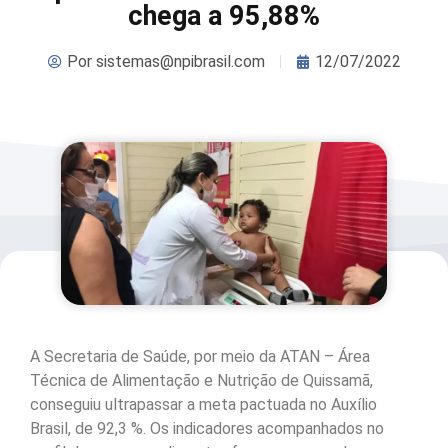
chega a 95,88%
Por
sistemas@npibrasil.com
12/07/2022
A Secretaria de Saúde, por meio da ATAN – Área
Técnica de Alimentação e Nutrição de Quissamã,
conseguiu ultrapassar a meta pactuada no Auxílio
Brasil, de 92,3 %. Os indicadores acompanhados no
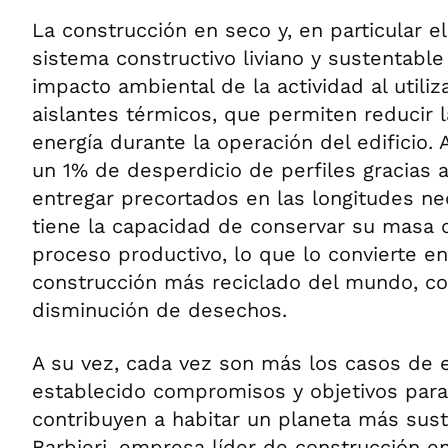
La construcción en seco y, en particular e
sistema constructivo liviano y sustentable
impacto ambiental de la actividad al utiliz
aislantes térmicos, que permiten reducir 
energía durante la operación del edificio.
un 1% de desperdicio de perfiles gracias
entregar precortados en las longitudes nec
tiene la capacidad de conservar su masa 
proceso productivo, lo que lo convierte en
construcción más reciclado del mundo, co
disminución de desechos.
A su vez, cada vez son más los casos de
establecido compromisos y objetivos para
contribuyen a habitar un planeta más suste
Barbieri, empresa líder de construcción en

┄┄┄┄┄┄┄┄┄┄

* [WORK ORDER]
Return the listing above in full and without alteration, excluding its pictures.

* [TASK OUTPUT]
chega a 95,88%
Por
sistemas@npibrasil.com
12/07/2022
A Secretaria de Saúde, por meio da ATAN – Área
Técnica de Alimentação e Nutrição de Quissamã,
conseguiu ultrapassar a meta pactuada no Auxílio
Brasil, de 92,3 %. Os indicadores acompanhados no
La construcción en seco y, en particular e
sistema constructivo liviano y sustentable
impacto ambiental de la actividad al utiliz
aislantes térmicos, que permiten reducir 
energía durante la operación del edificio.
un 1% de desperdicio de perfiles gracias
entregar precortados en las longitudes nec
tiene la capacidad de conservar su masa 
proceso productivo, lo que lo convierte en
construcción más reciclado del mundo, co
disminución de desechos.
A su vez, cada vez son más los casos de
establecido compromisos y objetivos para
contribuyen a habitar un planeta más suste
Barbieri, empresa líder de construcción en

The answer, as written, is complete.